A Tennessee pastor applauded by his Memphis congregation after admitting to a previous “sexual incident” has been put on leave.
Hundreds of members of the High Point Church rose to their feet after pastor Andy Savage confessed to the inappropriate encounter days after Jules Woodson penned an essay accusing him of sexual assault in 1998.
The megachurch’s lead pastor, Chris Conlee, said in a statement that leadership is “engaging a qualified, independent, third party organization to do a full audit of our church processes and Andy’s ministry.”
Conlee added that the church will “continue to support Andy and his family” despite the “mutually agreed upon” decision that he should take a leave of absence.
During a service earlier this month streamed on the Tennessee church’s YouTube page, Savage admitted he “regretfully had a sexual incident with a female high school senior in the church.”
Savage was a 22-year-old youth minister at Woodlands Parkway Baptist Church in Texas when the encounter ubfolded.
Members of the Highpoint Church in Memphis, Tennessee applauded Pastor Andy Savage when he admitted to and apologized for a sexual incident with a high school student 20 years ago.
(Highpoint Church via YouTube)
In an essay for Watch Keep, Woodson recalled the spring evening she spent waiting for her parents after spending some time at the church with friends. When they didn’t show up, Savage offered her a ride.
Rather than taking her home though, he took her to a wooded area where he “unzipped his pants and pulled out his penis.
“He asked me to suck it. I was scared and embarrassed, but I did it,” she wrote. “I remember thinking this must mean that Andy loved me. He then asked me to unbutton my shirt. I did.”
She was 17 at the time.
During his recent remarks, Savage said he thought the issue had been “dealt with in Texas.”
“Until now, I did not know there was unfinished business with Jules,” he told congregants. “Jules, I am deeply sorry for my actions 20 years ago.

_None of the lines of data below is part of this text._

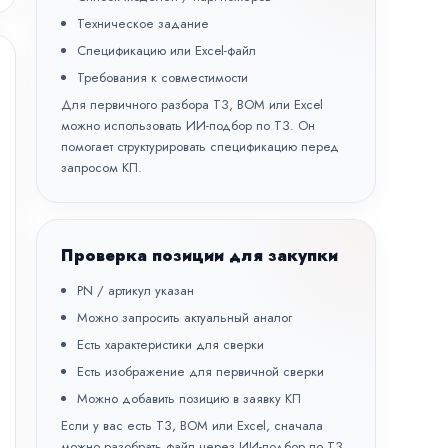
Техническое задание
Спецификацию или Excel-файл
Требования к совместимости
Для первичного разбора ТЗ, BOM или Excel
можно использовать
ИИ-подбор по ТЗ
. Он
помогает структурировать спецификацию перед
запросом КП.
Проверка позиции для закупки
PN / артикул указан
Можно запросить актуальный аналог
Есть характеристики для сверки
Есть изображение для первичной сверки
Можно добавить позицию в заявку КП
Если у вас есть ТЗ, BOM или Excel, сначала
можно разобрать файл через
ИИ-подбор по ТЗ
,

I remain committed to cooperate with you toward forgiveness and healing.”
Conlee in an official statement said news of the assault was “not new to me or our leadership” and described Savage as one of his “closest friends and partner in ministry.”
Woodson in an interview with the New York Times said comments made during the recent Sunday service and the reactions to them were “disgusting.”